In reviewing challenges to the sufficiency of evidence, an appellate court gives great deference to the trier-of-fact and does not substitute its judgment unless the evidence, viewed most favorably to the verdict, is so lacking in probative value and force that no reasonable fact-finder could have found guilt beyond a reasonable doubt. If more than one inference can reasonably be drawn from the historical facts presented at the trial, the appellate court accepts the inference drawn by the fact-finder, even if other inferences could be drawn. This deferential standard of review is the same whether the fact-finder is the court or a jury. However, whether the evidence viewed most favorably to the verdict satisfies the legal elements of the crime constitutes a question of law, which the appellate court reviews de novo.
J. Henry E. Routon was convicted of one count of conspiracy to manufacture psilocybin/psilocin. Routon appealed the circuit court's judgment, contending that the evidence presented in the trial to the court was insufficient to prove that he conspired to manufacture psilocybin/psilocin because the evidence showed he made only one sale and the sale was of legal materials—the spores of the psilocybe mushrooms and a grow kit.
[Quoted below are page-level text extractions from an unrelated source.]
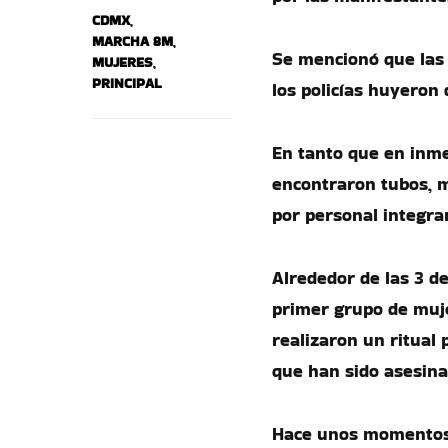
CDMX
,
MARCHA 8M
,
Se mencionó que las 
MUJERES
,
PRINCIPAL
los policías huyeron 
En tanto que en inm
encontraron tubos, m
por personal integra
Alrededor de las 3 de
primer grupo de muje
realizaron un ritual 
que han sido asesina
Hace unos momentos,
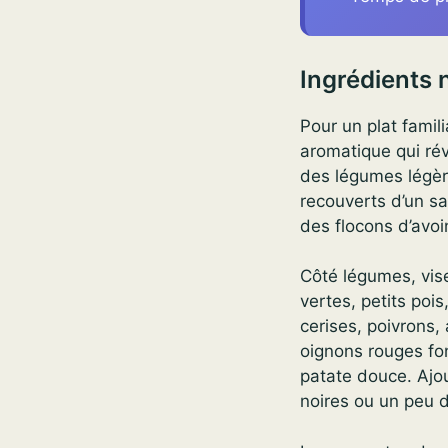
Ingrédients 
Pour un plat famil
aromatique qui rév
des légumes légèrem
recouverts d’un sab
des flocons d’avoi
Côté légumes, vis
vertes, petits poi
cerises, poivrons,
oignons rouges fon
patate douce. Ajo
noires ou un peu 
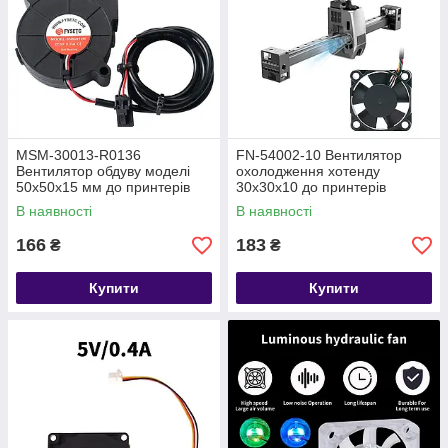
MSM-30013-R0136
FN-54002-10 Вентилятор
Вентилятор обдуву моделі
охолодження хотенду
50х50х15 мм до принтерів
30х30х10 до принтерів
Prusa MK3S
Creality K2 plus
В наявності
В наявності
166
183
₴
₴
Купити
Купити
Was the evidence sufficient to convict for conspiracy to manufacture psilocybin/psilocin?
The court concluded that there is sufficient evidence that Routon knew that the buyer intended to use the spores to illegally manufacture psilocybin/psilocin by growing mushrooms, and that he intended to further, promote, and cooperate in the buyer's illegal growing of the mushrooms. The court further concluded that this evidence is sufficient to establish two elements of the charge--that Routon intended that the crime of manufacture of psilocybin/psilocin be committed and that he agreed with at least one other person to commit that crime. Because there is also sufficient evidence that one of the parties to the conspiracy committed an act in furtherance of the manufacturing--which Routon does not dispute-- the court ruled that there is sufficient evidence to prove all three elements of the charge beyond a reasonable doubt.